Although the loss of so many fine trees is a sadness, I also see it as an opportunity, in my case for creating a more species-diverse woodland. I echo the points made by other noble Lords about the need for a degree of flexibility and inventiveness on this. I am no climate scientist, but I understand that planting more trees is one way of fixing CO2. I hope that, for non-durable timber such as ash, we can do slightly better than leaving the butts to lie and rot or be burnt in biomass generators, and find long-term uses, such as in construction. However, I acknowledge the benefit of ash logs as a fuel in my domestic wood-burner.

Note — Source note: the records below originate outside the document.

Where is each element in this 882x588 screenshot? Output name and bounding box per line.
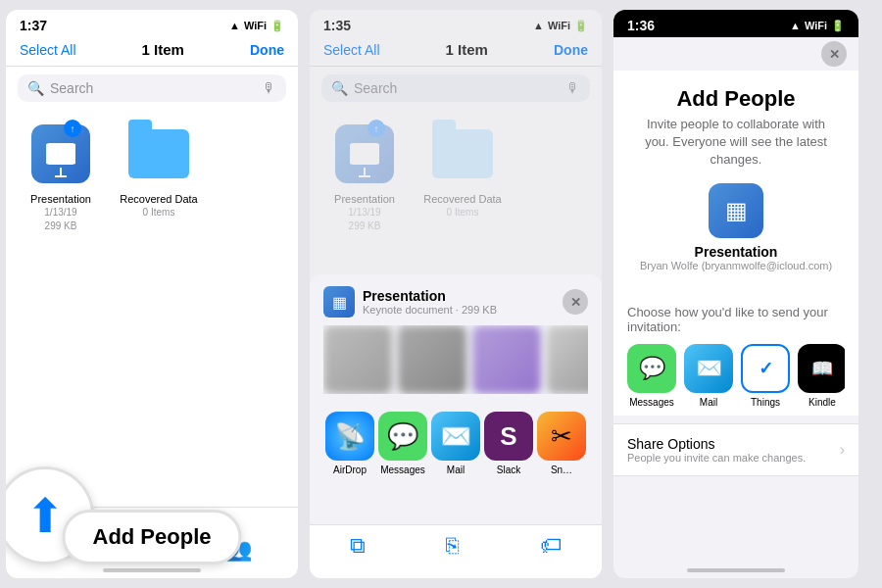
status-bar-3: 1:36 ▲ WiFi 🔋 (613, 10, 858, 37)
add-people-header: Add People Invite people to collaborate … (613, 71, 858, 293)
invite-kindle[interactable]: 📖 Kindle (798, 344, 845, 408)
invite-apps-row: 💬 Messages ✉️ Mail ✓ Things 📖 Kindle T T… (627, 344, 845, 408)
keynote-screen-1 (47, 144, 74, 162)
app-thumbs-row (323, 325, 588, 394)
app-thumb-4 (547, 325, 588, 394)
snip-item[interactable]: ✂ Sn… (537, 412, 586, 475)
share-icon-big-1: ⬆ (25, 488, 65, 543)
app-thumb-1 (323, 325, 392, 394)
nav-bar-1: Select All 1 Item Done (6, 37, 298, 67)
add-people-title: Add People (627, 86, 845, 112)
copy-icon-2[interactable]: ⧉ (350, 533, 366, 559)
battery-icon-3: 🔋 (831, 20, 845, 32)
p3-file-icon: ▦ (709, 183, 763, 238)
signal-icon-3: ▲ (790, 20, 801, 31)
panel3-close-btn[interactable]: ✕ (821, 41, 847, 67)
mail-label: Mail (447, 465, 465, 475)
status-icons-3: ▲ WiFi 🔋 (790, 20, 845, 32)
file-item-presentation-1[interactable]: ↑ Presentation 1/13/19299 KB (22, 120, 100, 233)
keynote-base-1 (55, 175, 67, 177)
file-item-recovered-1[interactable]: Recovered Data 0 Items (120, 120, 198, 233)
panel-2: 1:35 ▲ WiFi 🔋 Select All 1 Item Done 🔍 S… (310, 10, 602, 578)
upload-badge-1: ↑ (64, 120, 81, 137)
airdrop-label: AirDrop (333, 465, 367, 475)
share-options-sub: People you invite can make changes. (627, 452, 806, 464)
invite-messages[interactable]: 💬 Messages (627, 344, 676, 408)
invite-kindle-label: Kindle (808, 397, 836, 408)
messages-icon: 💬 (378, 412, 427, 461)
slack-label: Slack (497, 465, 520, 475)
add-people-button-1[interactable]: Add People (62, 510, 241, 564)
invite-mail-icon: ✉️ (684, 344, 733, 393)
panel2-dim-overlay (310, 10, 602, 314)
add-people-subtitle: Invite people to collaborate with you. E… (627, 116, 845, 170)
p3-keynote-icon: ▦ (725, 197, 748, 224)
share-sheet-file-icon: ▦ (323, 286, 355, 318)
done-btn-1[interactable]: Done (250, 42, 284, 58)
share-sheet-file-info: ▦ Presentation Keynote document · 299 KB (323, 286, 497, 318)
messages-label: Messages (380, 465, 425, 475)
signal-icon-1: ▲ (229, 20, 240, 31)
snip-icon: ✂ (537, 412, 586, 461)
app-thumb-2 (398, 325, 466, 394)
invite-things[interactable]: ✓ Things (741, 344, 790, 408)
home-indicator-1 (103, 568, 201, 572)
invite-messages-label: Messages (629, 397, 674, 408)
invite-messages-icon: 💬 (627, 344, 676, 393)
invite-mail[interactable]: ✉️ Mail (684, 344, 733, 408)
file-icon-container-1: ↑ (26, 120, 95, 188)
folder-icon-container-1 (124, 120, 193, 188)
recovered-name-1: Recovered Data (120, 192, 198, 206)
tag-icon-2[interactable]: 🏷 (540, 533, 562, 559)
share-options-row[interactable]: Share Options People you invite can make… (613, 423, 858, 476)
presentation-name-1: Presentation (30, 192, 91, 206)
share-sheet-title: Presentation (363, 288, 497, 304)
keynote-mini-icon: ▦ (332, 293, 347, 312)
time-3: 1:36 (627, 18, 655, 33)
search-placeholder-1: Search (50, 80, 257, 96)
app-thumb-3 (472, 325, 541, 394)
mail-item[interactable]: ✉️ Mail (431, 412, 480, 475)
share-options-text-group: Share Options People you invite can make… (627, 436, 806, 464)
select-all-btn-1[interactable]: Select All (20, 42, 76, 58)
search-icon-1: 🔍 (27, 80, 44, 96)
time-1: 1:37 (20, 18, 47, 33)
share-sheet-text: Presentation Keynote document · 299 KB (363, 288, 497, 316)
panel-3: 1:36 ▲ WiFi 🔋 ✕ Add People Invite people… (613, 10, 858, 578)
snip-label: Sn… (551, 465, 572, 475)
panel3-file-preview: ▦ Presentation Bryan Wolfe (bryanmwolfe@… (627, 183, 845, 271)
airdrop-item[interactable]: 📡 AirDrop (325, 412, 374, 475)
invite-kindle-icon: 📖 (798, 344, 845, 393)
mail-icon: ✉️ (431, 412, 480, 461)
invite-section: Choose how you'd like to send your invit… (613, 293, 858, 416)
search-bar-1[interactable]: 🔍 Search 🎙 (18, 74, 286, 102)
panel-1: 1:37 ▲ WiFi 🔋 Select All 1 Item Done 🔍 S… (6, 10, 298, 578)
recovered-items-1: 0 Items (143, 206, 175, 220)
p3-file-name: Presentation (695, 244, 778, 260)
keynote-icon-1 (31, 124, 90, 183)
folder-icon-1 (128, 129, 189, 178)
slack-item[interactable]: S Slack (484, 412, 533, 475)
invite-things-icon: ✓ (741, 344, 790, 393)
share-close-btn[interactable]: ✕ (563, 289, 588, 315)
share-options-title: Share Options (627, 436, 806, 452)
files-grid-1: ↑ Presentation 1/13/19299 KB Recovered D… (6, 110, 298, 243)
messages-item[interactable]: 💬 Messages (378, 412, 427, 475)
bottom-apps-row: 📡 AirDrop 💬 Messages ✉️ Mail S Slack ✂ S… (323, 402, 588, 481)
keynote-stand-1 (60, 168, 62, 175)
share-sheet-subtitle: Keynote document · 299 KB (363, 304, 497, 316)
mic-icon-1: 🎙 (263, 80, 276, 96)
duplicate-icon-2[interactable]: ⎘ (446, 533, 459, 559)
presentation-date-1: 1/13/19299 KB (44, 206, 76, 233)
invite-things-label: Things (751, 397, 780, 408)
share-sheet-header: ▦ Presentation Keynote document · 299 KB… (323, 286, 588, 318)
airdrop-icon: 📡 (325, 412, 374, 461)
panel3-close-row: ✕ (613, 37, 858, 71)
wifi-icon-1: WiFi (244, 20, 267, 31)
battery-icon-1: 🔋 (270, 20, 284, 32)
slack-icon: S (484, 412, 533, 461)
item-count-1: 1 Item (142, 41, 184, 58)
invite-mail-label: Mail (700, 397, 717, 408)
chevron-right-icon: › (840, 441, 845, 459)
status-icons-1: ▲ WiFi 🔋 (229, 20, 284, 32)
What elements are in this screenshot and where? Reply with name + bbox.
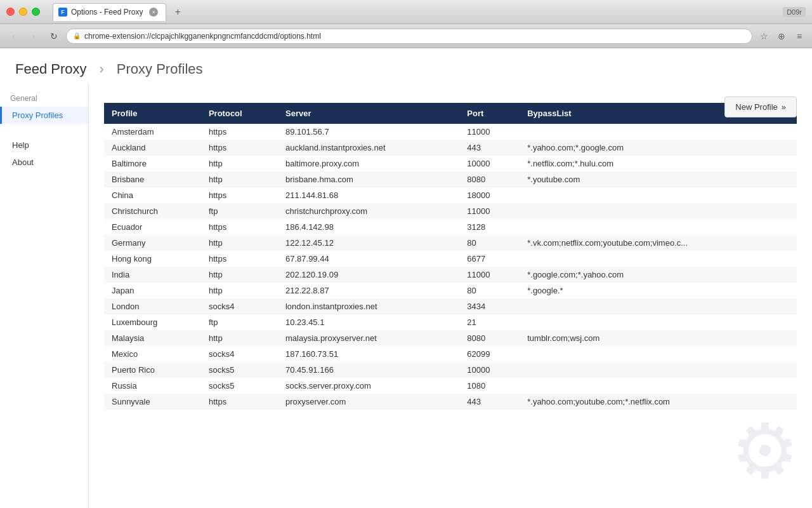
- cell-protocol: http: [201, 156, 278, 171]
- table-row[interactable]: Luxembourgftp10.23.45.121: [104, 314, 797, 330]
- forward-button[interactable]: ›: [25, 28, 42, 44]
- cell-bypass: *.yahoo.com;youtube.com;*.netflix.com: [520, 394, 797, 410]
- header-separator: ›: [100, 61, 104, 77]
- cell-server: 67.87.99.44: [278, 251, 459, 267]
- minimize-button[interactable]: [19, 8, 27, 16]
- cell-server: 186.4.142.98: [278, 219, 459, 235]
- cell-server: 122.12.45.12: [278, 235, 459, 251]
- close-button[interactable]: [6, 8, 15, 16]
- sidebar-item-help[interactable]: Help: [0, 137, 88, 154]
- address-bar[interactable]: 🔒 chrome-extension://clcpajchlkgganenkpn…: [66, 29, 752, 44]
- star-button[interactable]: ☆: [756, 29, 771, 44]
- content-area: New Profile » Profile Protocol Server Po…: [89, 84, 812, 508]
- reload-button[interactable]: ↻: [46, 28, 62, 44]
- cell-profile: Amsterdam: [104, 124, 201, 140]
- cell-protocol: socks5: [201, 362, 278, 378]
- tab-title: Options - Feed Proxy: [71, 8, 143, 17]
- cell-bypass: [520, 298, 797, 314]
- cell-protocol: https: [201, 394, 278, 410]
- cell-server: proxyserver.com: [278, 394, 459, 410]
- tab-close-button[interactable]: ×: [149, 8, 158, 17]
- table-row[interactable]: Malaysiahttpmalaysia.proxyserver.net8080…: [104, 330, 797, 346]
- cell-profile: Auckland: [104, 140, 201, 156]
- cell-protocol: http: [201, 330, 278, 346]
- cell-profile: India: [104, 267, 201, 283]
- cell-protocol: socks5: [201, 378, 278, 394]
- page: Feed Proxy › Proxy Profiles General Prox…: [0, 48, 812, 508]
- cell-profile: China: [104, 187, 201, 203]
- cell-profile: Germany: [104, 235, 201, 251]
- cell-port: 10000: [459, 362, 520, 378]
- cell-profile: Christchurch: [104, 203, 201, 219]
- cell-port: 80: [459, 283, 520, 298]
- table-row[interactable]: Russiasocks5socks.server.proxy.com1080: [104, 378, 797, 394]
- address-text: chrome-extension://clcpajchlkgganenkpngn…: [84, 32, 745, 41]
- cell-profile: Japan: [104, 283, 201, 298]
- col-server: Server: [278, 103, 459, 124]
- cell-bypass: *.vk.com;netflix.com;youtube.com;vimeo.c…: [520, 235, 797, 251]
- cell-server: 187.160.73.51: [278, 346, 459, 362]
- cell-profile: Mexico: [104, 346, 201, 362]
- cell-protocol: http: [201, 235, 278, 251]
- cell-port: 11000: [459, 124, 520, 140]
- table-row[interactable]: Mexicosocks4187.160.73.5162099: [104, 346, 797, 362]
- watermark: ⚙: [731, 407, 799, 495]
- sidebar-divider: [0, 124, 88, 137]
- cell-profile: Ecuador: [104, 219, 201, 235]
- table-row[interactable]: Indiahttp202.120.19.0911000*.google.com;…: [104, 267, 797, 283]
- table-row[interactable]: Ecuadorhttps186.4.142.983128: [104, 219, 797, 235]
- cell-protocol: http: [201, 171, 278, 187]
- menu-button[interactable]: ≡: [792, 29, 807, 44]
- cell-bypass: [520, 314, 797, 330]
- cell-protocol: ftp: [201, 203, 278, 219]
- cell-bypass: [520, 203, 797, 219]
- maximize-button[interactable]: [32, 8, 40, 16]
- cell-protocol: http: [201, 283, 278, 298]
- cell-port: 3128: [459, 219, 520, 235]
- toolbar: ‹ › ↻ 🔒 chrome-extension://clcpajchlkgga…: [0, 24, 812, 48]
- new-profile-button[interactable]: New Profile »: [724, 97, 797, 117]
- table-row[interactable]: Chinahttps211.144.81.6818000: [104, 187, 797, 203]
- table-row[interactable]: Hong konghttps67.87.99.446677: [104, 251, 797, 267]
- table-row[interactable]: Brisbanehttpbrisbane.hma.com8080*.youtub…: [104, 171, 797, 187]
- sidebar-item-about[interactable]: About: [0, 154, 88, 171]
- cell-bypass: [520, 378, 797, 394]
- sidebar: General Proxy Profiles Help About: [0, 84, 89, 508]
- cell-protocol: https: [201, 124, 278, 140]
- cell-profile: Russia: [104, 378, 201, 394]
- active-tab[interactable]: F Options - Feed Proxy ×: [53, 3, 166, 21]
- cell-port: 80: [459, 235, 520, 251]
- new-profile-arrow: »: [782, 102, 786, 112]
- table-row[interactable]: Sunnyvalehttpsproxyserver.com443*.yahoo.…: [104, 394, 797, 410]
- address-lock-icon: 🔒: [73, 32, 81, 39]
- cell-port: 62099: [459, 346, 520, 362]
- table-row[interactable]: Japanhttp212.22.8.8780*.google.*: [104, 283, 797, 298]
- table-row[interactable]: Londonsocks4london.instantproxies.net343…: [104, 298, 797, 314]
- cell-port: 443: [459, 140, 520, 156]
- table-row[interactable]: Germanyhttp122.12.45.1280*.vk.com;netfli…: [104, 235, 797, 251]
- table-row[interactable]: Christchurchftpchristchurchproxy.com1100…: [104, 203, 797, 219]
- title-bar: F Options - Feed Proxy × + D09r: [0, 0, 812, 24]
- cell-bypass: *.google.com;*.yahoo.com: [520, 267, 797, 283]
- main-layout: General Proxy Profiles Help About New Pr…: [0, 84, 812, 508]
- extensions-button[interactable]: ⊕: [774, 29, 789, 44]
- cell-server: 212.22.8.87: [278, 283, 459, 298]
- cell-server: london.instantproxies.net: [278, 298, 459, 314]
- col-profile: Profile: [104, 103, 201, 124]
- cell-bypass: *.netflix.com;*.hulu.com: [520, 156, 797, 171]
- cell-server: brisbane.hma.com: [278, 171, 459, 187]
- window-controls: [6, 8, 40, 16]
- cell-bypass: [520, 362, 797, 378]
- cell-protocol: https: [201, 219, 278, 235]
- table-row[interactable]: Baltimorehttpbaltimore.proxy.com10000*.n…: [104, 156, 797, 171]
- cell-port: 443: [459, 394, 520, 410]
- cell-bypass: *.youtube.com: [520, 171, 797, 187]
- new-tab-button[interactable]: +: [169, 3, 187, 21]
- back-button[interactable]: ‹: [5, 28, 22, 44]
- table-row[interactable]: Amsterdamhttps89.101.56.711000: [104, 124, 797, 140]
- tab-favicon: F: [58, 8, 67, 17]
- table-row[interactable]: Puerto Ricosocks570.45.91.16610000: [104, 362, 797, 378]
- table-row[interactable]: Aucklandhttpsauckland.instantproxies.net…: [104, 140, 797, 156]
- cell-port: 1080: [459, 378, 520, 394]
- sidebar-item-proxy-profiles[interactable]: Proxy Profiles: [0, 107, 88, 124]
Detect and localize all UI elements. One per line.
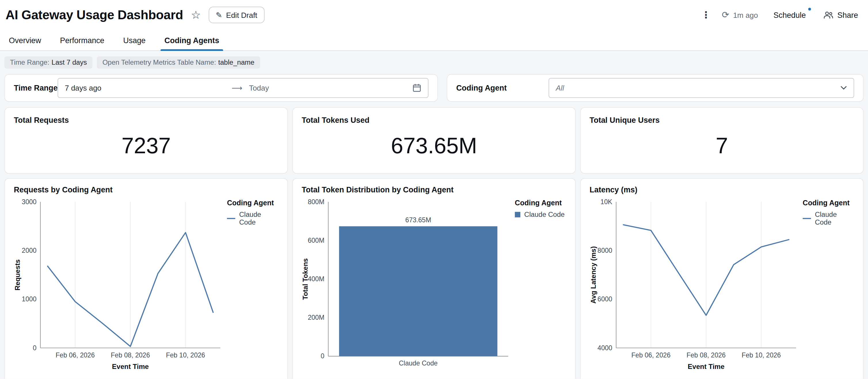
- chart-body: 0200M400M600M800M673.65MClaude CodeTotal…: [302, 195, 566, 373]
- time-range-filter-label: Time Range: [14, 83, 58, 92]
- dashboard-app: AI Gateway Usage Dashboard ☆ ✎ Edit Draf…: [0, 0, 868, 379]
- tab-performance[interactable]: Performance: [51, 30, 114, 50]
- requests-chart-card: Requests by Coding Agent 0100020003000Fe…: [4, 178, 288, 379]
- chart-title: Latency (ms): [590, 185, 854, 194]
- svg-text:0: 0: [33, 344, 36, 352]
- kpi-row: Total Requests 7237 Total Tokens Used 67…: [0, 102, 868, 174]
- chevron-down-icon: [840, 86, 847, 90]
- coding-agent-filter-card: Coding Agent All: [447, 74, 863, 102]
- legend-line-swatch: [803, 218, 811, 219]
- svg-text:3000: 3000: [22, 198, 36, 206]
- svg-text:Total Tokens: Total Tokens: [302, 258, 309, 300]
- svg-text:800M: 800M: [308, 198, 324, 206]
- filter-chip-time-range: Time Range:Last 7 days: [4, 56, 92, 68]
- filters-row: Time Range 7 days ago ⟶ Today Coding Age…: [0, 72, 868, 102]
- date-range-input[interactable]: 7 days ago ⟶ Today: [58, 78, 429, 98]
- svg-text:Feb 08, 2026: Feb 08, 2026: [111, 351, 150, 359]
- edit-draft-label: Edit Draft: [226, 11, 257, 19]
- legend-entry-claude-code[interactable]: Claude Code: [803, 211, 854, 226]
- title-row: AI Gateway Usage Dashboard ☆ ✎ Edit Draf…: [0, 0, 868, 30]
- svg-text:10K: 10K: [600, 198, 613, 206]
- svg-text:673.65M: 673.65M: [405, 216, 431, 224]
- requests-line-chart: 0100020003000Feb 06, 2026Feb 08, 2026Feb…: [14, 195, 227, 373]
- filter-chip-table-name: Open Telemetry Metrics Table Name:table_…: [97, 56, 260, 68]
- tab-overview[interactable]: Overview: [9, 30, 51, 50]
- chip-label: Time Range:: [10, 59, 50, 66]
- svg-text:Avg Latency (ms): Avg Latency (ms): [590, 246, 597, 303]
- kpi-card-unique-users: Total Unique Users 7: [580, 107, 864, 174]
- svg-text:8000: 8000: [597, 247, 612, 254]
- last-refreshed-label: 1m ago: [733, 11, 758, 19]
- coding-agent-select-value: All: [556, 84, 564, 92]
- kpi-title: Total Tokens Used: [302, 115, 566, 125]
- share-button[interactable]: Share: [824, 11, 858, 20]
- latency-chart-card: Latency (ms) 40006000800010KFeb 06, 2026…: [580, 178, 864, 379]
- edit-draft-button[interactable]: ✎ Edit Draft: [209, 7, 265, 23]
- svg-text:600M: 600M: [308, 237, 324, 244]
- token-distribution-chart-card: Total Token Distribution by Coding Agent…: [292, 178, 576, 379]
- svg-text:Event Time: Event Time: [112, 363, 149, 370]
- refresh-button[interactable]: ⟳ 1m ago: [722, 11, 758, 20]
- kpi-value: 7237: [5, 133, 287, 159]
- favorite-star-icon[interactable]: ☆: [191, 9, 201, 21]
- schedule-label: Schedule: [774, 11, 806, 20]
- chart-legend: Coding Agent Claude Code: [227, 195, 279, 373]
- svg-text:4000: 4000: [597, 344, 612, 352]
- legend-entry-claude-code[interactable]: Claude Code: [227, 211, 279, 226]
- legend-entry-label: Claude Code: [815, 211, 854, 226]
- chip-value: Last 7 days: [52, 59, 87, 66]
- svg-text:200M: 200M: [308, 314, 324, 321]
- dashboard-header: AI Gateway Usage Dashboard ☆ ✎ Edit Draf…: [0, 0, 868, 51]
- calendar-icon[interactable]: [412, 83, 421, 92]
- svg-text:Feb 08, 2026: Feb 08, 2026: [686, 351, 725, 359]
- charts-row: Requests by Coding Agent 0100020003000Fe…: [0, 174, 868, 379]
- svg-text:400M: 400M: [308, 275, 324, 283]
- legend-title: Coding Agent: [803, 199, 854, 207]
- chart-body: 0100020003000Feb 06, 2026Feb 08, 2026Feb…: [14, 195, 278, 373]
- tab-usage[interactable]: Usage: [114, 30, 155, 50]
- legend-entry-label: Claude Code: [239, 211, 279, 226]
- svg-text:Feb 10, 2026: Feb 10, 2026: [742, 351, 781, 359]
- chart-legend: Coding Agent Claude Code: [803, 195, 854, 373]
- token-distribution-bar-chart: 0200M400M600M800M673.65MClaude CodeTotal…: [302, 195, 515, 373]
- svg-text:Feb 06, 2026: Feb 06, 2026: [631, 351, 671, 359]
- legend-square-swatch: [515, 212, 520, 217]
- legend-entry-label: Claude Code: [524, 211, 565, 218]
- svg-text:0: 0: [320, 352, 324, 360]
- svg-text:6000: 6000: [597, 295, 612, 303]
- tab-label: Performance: [60, 36, 104, 44]
- share-label: Share: [837, 11, 858, 20]
- kpi-value: 673.65M: [293, 133, 575, 159]
- tab-label: Usage: [123, 36, 146, 44]
- schedule-notification-dot: [808, 8, 811, 11]
- svg-text:Claude Code: Claude Code: [399, 359, 438, 367]
- time-range-filter-card: Time Range 7 days ago ⟶ Today: [4, 74, 438, 102]
- chip-label: Open Telemetry Metrics Table Name:: [102, 59, 216, 66]
- svg-text:Event Time: Event Time: [688, 363, 725, 370]
- coding-agent-select[interactable]: All: [549, 78, 854, 98]
- svg-text:Feb 06, 2026: Feb 06, 2026: [56, 351, 95, 359]
- svg-text:Feb 10, 2026: Feb 10, 2026: [166, 351, 205, 359]
- tab-coding-agents[interactable]: Coding Agents: [155, 30, 229, 50]
- kpi-value: 7: [581, 133, 863, 159]
- legend-title: Coding Agent: [227, 199, 279, 207]
- dashboard-tabs: Overview Performance Usage Coding Agents: [0, 30, 868, 51]
- schedule-button[interactable]: Schedule: [774, 11, 806, 20]
- svg-text:1000: 1000: [22, 295, 36, 303]
- overflow-menu-icon[interactable]: ⋮: [697, 9, 715, 21]
- legend-entry-claude-code[interactable]: Claude Code: [515, 211, 566, 218]
- date-range-start[interactable]: 7 days ago: [65, 84, 228, 92]
- applied-filter-chips: Time Range:Last 7 days Open Telemetry Me…: [0, 51, 868, 72]
- kpi-card-total-requests: Total Requests 7237: [4, 107, 288, 174]
- latency-line-chart: 40006000800010KFeb 06, 2026Feb 08, 2026F…: [590, 195, 803, 373]
- svg-text:Requests: Requests: [14, 260, 21, 290]
- kpi-title: Total Requests: [14, 115, 278, 125]
- page-title: AI Gateway Usage Dashboard: [5, 7, 183, 23]
- coding-agent-filter-label: Coding Agent: [456, 83, 507, 92]
- chip-value: table_name: [218, 59, 254, 66]
- legend-title: Coding Agent: [515, 199, 566, 207]
- tab-label: Overview: [9, 36, 41, 44]
- legend-line-swatch: [227, 218, 236, 219]
- date-range-end[interactable]: Today: [246, 84, 413, 92]
- people-icon: [824, 11, 833, 19]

My final point has been made by other noble Lords and it is this. Woodland management and regeneration as a result of disease and pests are very costly and long-term exercises. As others have said, I too am at an age where I am, more than ever, aware that what I do to woodland is for future generations and not for my purposes. But there needs to be a stable, long-term public and fiscal policy towards woodland ownership and management, so that investment works and future owners do not face the conundrum that caused my forebears to fell some of the best and largest trees to defray estate duty or to raise working capital depleted by taxation. Here I am with the noble Baroness, Lady Fookes, in thinking that there needs to be a better look at how taxation works. We need smarter ways of working.
I have one comment on grey squirrels to pass to the noble Earl, Lord Kinnoull: they seem to like sycamores. They love the sugars in their bark. I wonder whether one could plant them as a sort of natural bait to try to round up the little pesky blighters. I look forward to what the Minister says with great interest.